王博文倒吸一口凉气,本能地想要伸手阻拦:
“感染!这会引起严重……”
滋啦——
一声细微的轻响打断了他的惊呼。
声音就像是一滴冷水掉进了滚烫的油锅里。
王博文瞪大了眼睛,直勾勾地盯着断腿。
只见涂抹了黑泥的切面上,原本有些发灰坏死的组织,竟然以肉眼可见的速度泛起了红润。
紧接着,无数细小的肉芽疯狂地冒了出来,蠕动着,交织着,贪婪地吸收着黑泥里的药力。
血止住了。
原本坑坑洼洼的创面,竟然开始缓慢愈合、结痂。
“这……这不科学……”
王博文腿一软,扶着床沿才没跪下去。
细胞分裂需要周期,组织再生需要时间,这是生物学的铁律。
可眼前这一幕,完全是在按快进键!
难道是传说中的……黑玉断续膏?
不,就算是那个也没这么霸道!
秦风擦了擦手。
“腿已经截肢,不可能再生,不过命总算保住了。
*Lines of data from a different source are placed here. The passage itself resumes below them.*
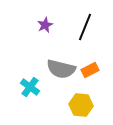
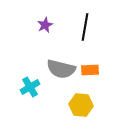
black line: rotated 12 degrees counterclockwise
orange rectangle: rotated 24 degrees clockwise
cyan cross: rotated 24 degrees clockwise
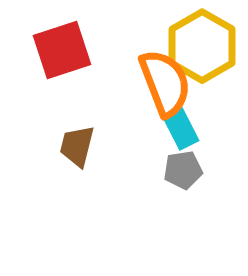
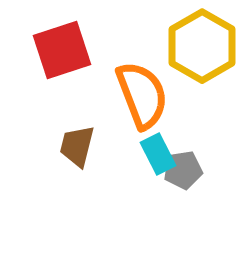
orange semicircle: moved 23 px left, 12 px down
cyan rectangle: moved 23 px left, 25 px down
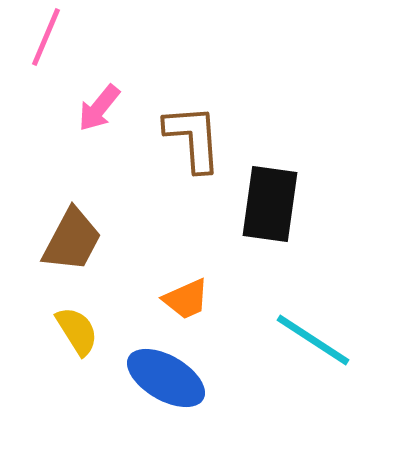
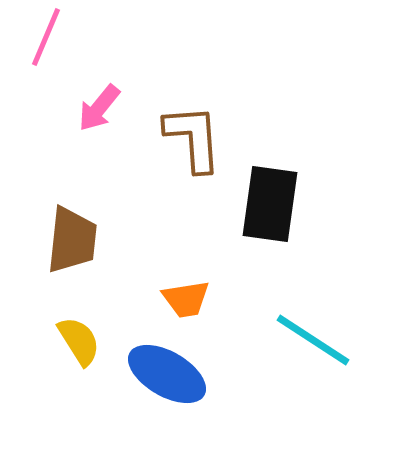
brown trapezoid: rotated 22 degrees counterclockwise
orange trapezoid: rotated 15 degrees clockwise
yellow semicircle: moved 2 px right, 10 px down
blue ellipse: moved 1 px right, 4 px up
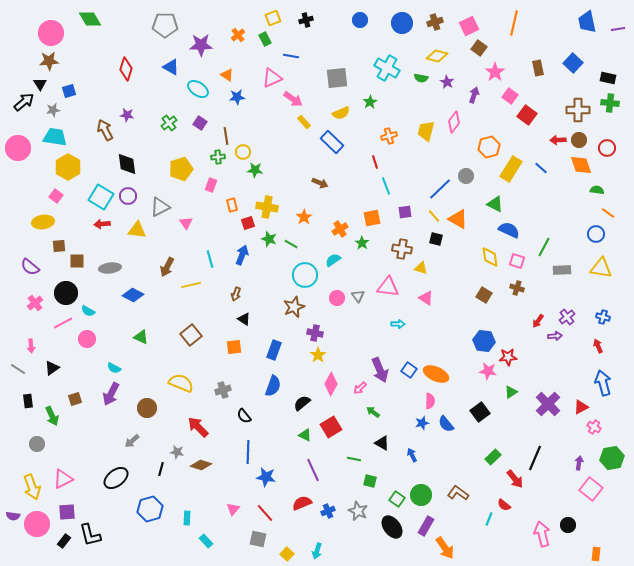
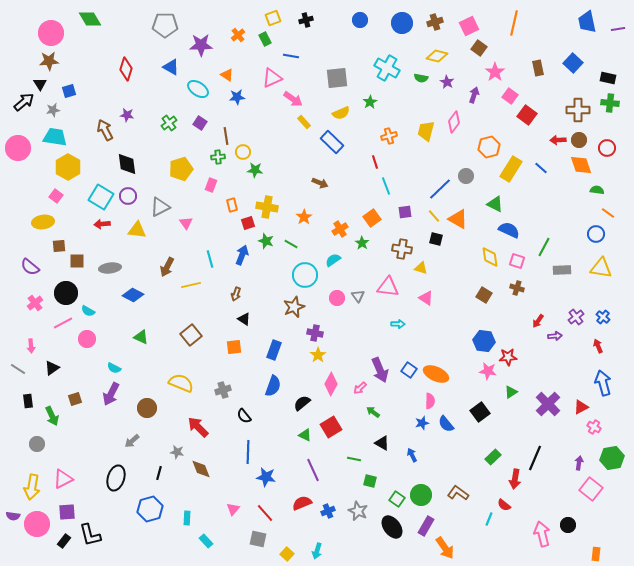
orange square at (372, 218): rotated 24 degrees counterclockwise
green star at (269, 239): moved 3 px left, 2 px down
purple cross at (567, 317): moved 9 px right
blue cross at (603, 317): rotated 24 degrees clockwise
brown diamond at (201, 465): moved 4 px down; rotated 50 degrees clockwise
black line at (161, 469): moved 2 px left, 4 px down
black ellipse at (116, 478): rotated 35 degrees counterclockwise
red arrow at (515, 479): rotated 48 degrees clockwise
yellow arrow at (32, 487): rotated 30 degrees clockwise
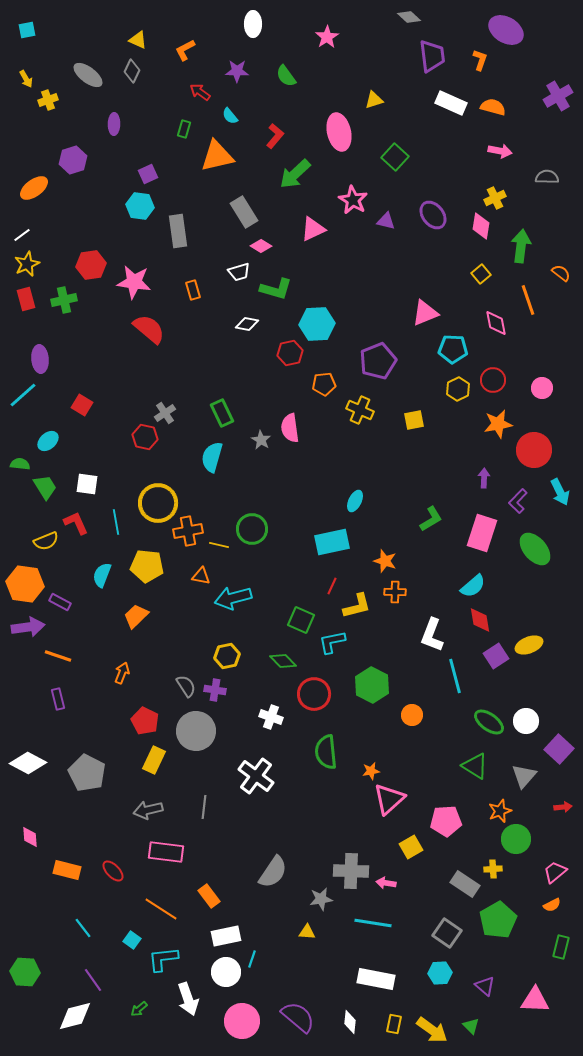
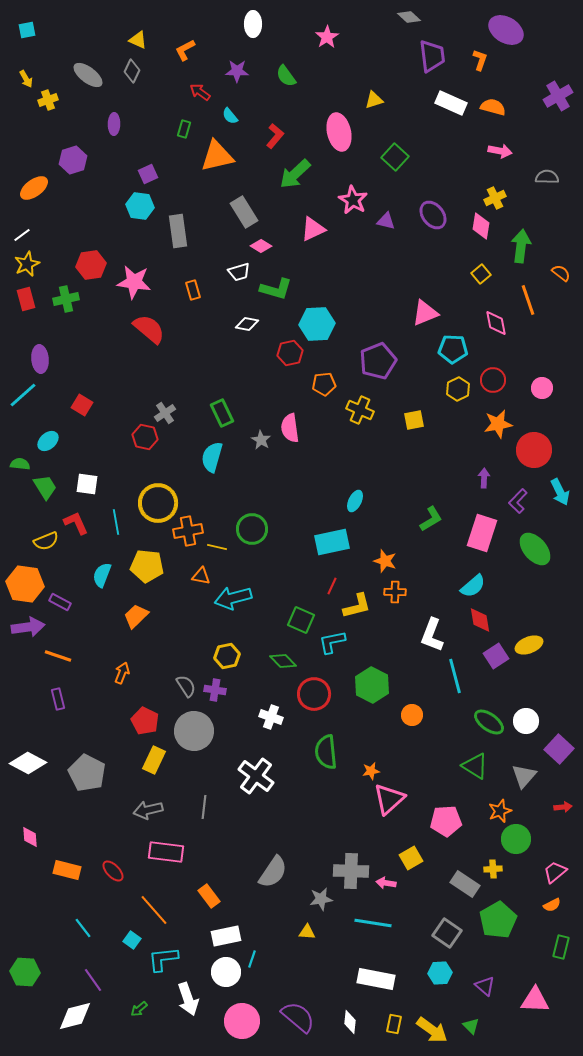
green cross at (64, 300): moved 2 px right, 1 px up
yellow line at (219, 545): moved 2 px left, 2 px down
gray circle at (196, 731): moved 2 px left
yellow square at (411, 847): moved 11 px down
orange line at (161, 909): moved 7 px left, 1 px down; rotated 16 degrees clockwise
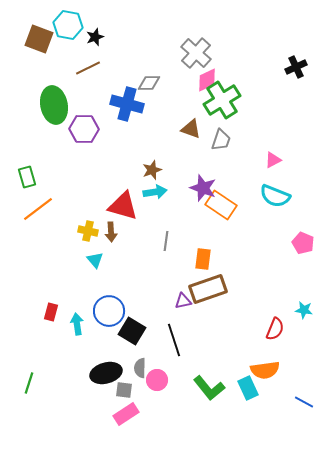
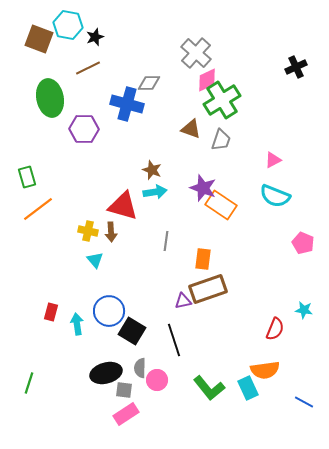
green ellipse at (54, 105): moved 4 px left, 7 px up
brown star at (152, 170): rotated 30 degrees counterclockwise
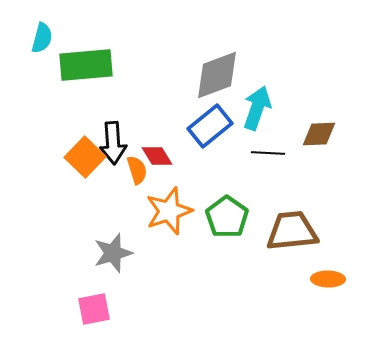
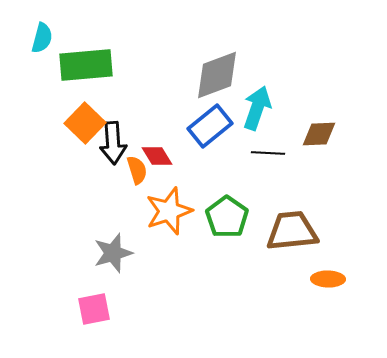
orange square: moved 34 px up
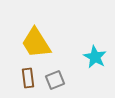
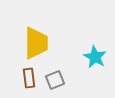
yellow trapezoid: rotated 148 degrees counterclockwise
brown rectangle: moved 1 px right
”
说完,秦风绕到床头。
最关键的一步来了。
此时的苏文斌,虽然有了心跳,有了呼吸,断肢也在恢复,但整个人依然像是一具没有灵魂的躯壳。
眼神空洞,只有眼白。
秦风从针包里抽出一根最长的银针。
封脉针,既能封命,也能渡魂。
他捏住针尾,拇指和食指轻轻一搓。
嗡。
银针并未接触任何物体,却发出了一声极低频的颤鸣。
王博文只觉得耳膜一痛,还没反应过来,秦风手中的长针已经落下。
噗。
五寸长针,精准刺入苏文斌头顶的百会穴。
这一针没入极深,几乎只剩下一个针尾留在外面。
“起。”
秦风口中轻吐一字,指尖对着针尾屈指一弹。
一股霸道的内劲,顺着银针,蛮横地钻入苏文斌的颅腔,直冲大脑皮层。
原本安安静静躺在床上的苏文斌,身体猛地绷紧成一张弓!
“咯咯……咯咯咯……”
他的喉咙里发出令人毛骨悚然的声音。
像是被人掐住了脖子的老公鸡,又像是溺水的人在垂死挣扎。
双眼剧烈上翻,原本就浑浊的眼球只剩下惨白的巩膜,布满红血丝。
全身剧烈抽搐,四肢乱颤,铁床被震得哐哐作响。
嘀嘀嘀嘀——!!
监护仪上的警报声响成一片,心率直线飙升到180,脑电波更是乱成了一团杂草。
“癫痫!癫痫发作了!”
王博文吓得魂飞魄散,职业本能让他大喊起来:
“快!镇定剂!他会咬舌头!给牙垫!!”
这哪里是救人,分明是要把人折腾死!
玻璃墙外。
一直趴在窗户上的苏天枭更是吓疯了。
他听不见声音,只看见儿子像触电一样在床上疯狂弹动,翻着白眼,一副马上就要断气的样子。
“秦爷!!秦爷手下留情啊!!”
苏天枭整张脸贴在玻璃上,挤得五官变形,拼命拍打着窗户,眼泪鼻涕糊了一窗。
秦风置若罔闻。
他单手按住苏文斌起伏剧烈的胸口,任凭苏文斌如何挣扎也动弹不得分毫。
镇定剂?
那是给活人用的。
这小子现在的魂还在鬼门关门口晃悠,不打痛了,他不知道往回跑。
秦风看着翻着白眼的脸,眼神一冷。
以前欺负苏清雪的时候,挺威风的?
现在想舒舒服服地醒过来?
做梦。
秦风腾出右手,高高扬起。
没有任何犹豫。
也没用任何内劲,纯粹的肉体力量。
啪!!
一声清脆到极点的耳光声,在嘈杂的ICU里炸响。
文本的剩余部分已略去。